:: SUPPLIED INFORMATION ::
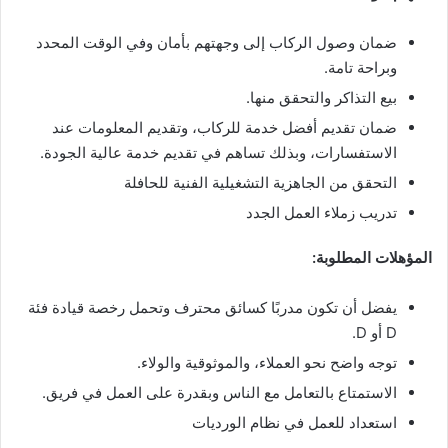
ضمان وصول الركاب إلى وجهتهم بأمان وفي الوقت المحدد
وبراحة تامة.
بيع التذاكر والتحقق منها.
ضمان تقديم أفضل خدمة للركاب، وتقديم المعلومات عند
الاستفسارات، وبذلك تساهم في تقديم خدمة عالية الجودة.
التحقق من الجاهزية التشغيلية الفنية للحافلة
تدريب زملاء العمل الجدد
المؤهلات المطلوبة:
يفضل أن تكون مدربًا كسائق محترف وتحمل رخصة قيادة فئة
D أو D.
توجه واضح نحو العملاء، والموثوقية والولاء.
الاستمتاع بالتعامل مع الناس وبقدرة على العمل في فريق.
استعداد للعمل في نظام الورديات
:::
:: SUPPLIED INFORMATION ::
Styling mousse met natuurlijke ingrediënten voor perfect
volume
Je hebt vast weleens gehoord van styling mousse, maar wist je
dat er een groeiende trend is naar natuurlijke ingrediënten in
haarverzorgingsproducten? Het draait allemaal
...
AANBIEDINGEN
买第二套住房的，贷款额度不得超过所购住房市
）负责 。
:::
WHAT TO DO: The string "mousse" marks the lines to copy; report each of them from the data above.

SOLUTION FOR THIS TASK:
Styling mousse met natuurlijke ingrediënten voor perfect
Je hebt vast weleens gehoord van styling mousse, maar wist je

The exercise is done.